- Origin: Århus, Denmark
- Genres: Eurodance, hip house
- Years active: 1989–1997
- Labels: SoulPower, Epic, Medley
- Past members: Per Holm Jørn K MC Zipp Thera Hoeymans (1990–94) Zindy Laursen (1993–96)

= Cut 'N' Move =

Danish dance/hip hop group

Cut 'N' Move were a Danish dance/hip hop group from Århus.

==Career==
===1989–1992: Origins and debut album===
The group was founded in 1989 by keyboard player Per Holm, disc jockey Jørn K (Jørn Kristensen), and rapper MC Zipp (Jens Kjær Larsen). In December 1990 singer Thera Hoeymans joined the group.

Their debut single "Take No Crap" featured vocals by Danish singer Christine Christiansen and was released in 1990. The following year the single was released internationally as "Get Serious". The song became a moderate hit on the Billboard Hot 100 and a top 10 hit on the dance chart. Their debut album, Get Serious, was released on Epic Records in 1991 and was a moderate success in dance clubs in Europe. The album sold 53,000 copies in Denmark, with an additional 200,000 copies worldwide. In 1992, the group was awarded three Danish Grammy Awards for Danish Newcomer of the Year, Danish Hit of the Year ("Get Serious"), and Danish Rap/Dance Album of the Year (Get Serious).

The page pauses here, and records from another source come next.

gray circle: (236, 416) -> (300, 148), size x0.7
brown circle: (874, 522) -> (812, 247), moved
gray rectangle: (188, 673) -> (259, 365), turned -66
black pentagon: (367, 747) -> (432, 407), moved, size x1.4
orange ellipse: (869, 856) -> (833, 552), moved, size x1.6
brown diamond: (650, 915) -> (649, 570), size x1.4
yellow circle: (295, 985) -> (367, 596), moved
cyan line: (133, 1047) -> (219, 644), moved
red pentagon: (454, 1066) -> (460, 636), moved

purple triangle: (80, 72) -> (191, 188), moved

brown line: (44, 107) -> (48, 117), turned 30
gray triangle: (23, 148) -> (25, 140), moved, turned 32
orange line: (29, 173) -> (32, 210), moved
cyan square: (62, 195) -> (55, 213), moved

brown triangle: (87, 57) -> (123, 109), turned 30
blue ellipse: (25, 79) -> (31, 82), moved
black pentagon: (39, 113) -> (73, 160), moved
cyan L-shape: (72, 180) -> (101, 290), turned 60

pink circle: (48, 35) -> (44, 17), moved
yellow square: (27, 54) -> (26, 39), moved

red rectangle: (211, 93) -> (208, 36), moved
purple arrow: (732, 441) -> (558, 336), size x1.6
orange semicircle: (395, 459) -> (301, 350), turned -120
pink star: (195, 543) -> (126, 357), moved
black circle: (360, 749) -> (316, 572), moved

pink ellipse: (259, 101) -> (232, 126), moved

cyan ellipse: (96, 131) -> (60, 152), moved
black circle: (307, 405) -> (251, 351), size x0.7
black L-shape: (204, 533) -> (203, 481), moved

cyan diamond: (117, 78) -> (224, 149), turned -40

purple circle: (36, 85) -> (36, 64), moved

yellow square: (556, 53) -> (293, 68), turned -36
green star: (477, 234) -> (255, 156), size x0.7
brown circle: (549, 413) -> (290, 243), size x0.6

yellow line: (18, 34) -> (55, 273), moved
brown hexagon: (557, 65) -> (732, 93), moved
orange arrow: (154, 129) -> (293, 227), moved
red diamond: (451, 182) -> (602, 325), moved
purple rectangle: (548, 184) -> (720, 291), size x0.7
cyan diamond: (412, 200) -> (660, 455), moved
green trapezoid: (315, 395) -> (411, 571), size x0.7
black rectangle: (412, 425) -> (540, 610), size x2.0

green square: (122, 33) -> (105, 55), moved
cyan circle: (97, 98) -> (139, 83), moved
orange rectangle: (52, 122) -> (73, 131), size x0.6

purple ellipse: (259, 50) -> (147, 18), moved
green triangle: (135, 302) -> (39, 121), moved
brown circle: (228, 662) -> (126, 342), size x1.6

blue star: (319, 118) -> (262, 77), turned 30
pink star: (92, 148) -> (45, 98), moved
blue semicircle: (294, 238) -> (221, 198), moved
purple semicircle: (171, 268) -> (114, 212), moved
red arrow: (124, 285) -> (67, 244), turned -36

===1993–1994: Second album: Peace, Love & Harmony and departure of Thera Hoeymans===
For their second album, Peace, Love & Harmony (1993), Danish-American singer Zindy Laursen joined the group. On the album Zindy provided lead vocals on four tracks, while Thera Hoeymans sang lead vocals on two tracks. Their cover of the KC & the Sunshine Band song "Give it Up" went to number-one in Australia for four weeks in 1994. The track reached number 61 in the UK Singles Chart.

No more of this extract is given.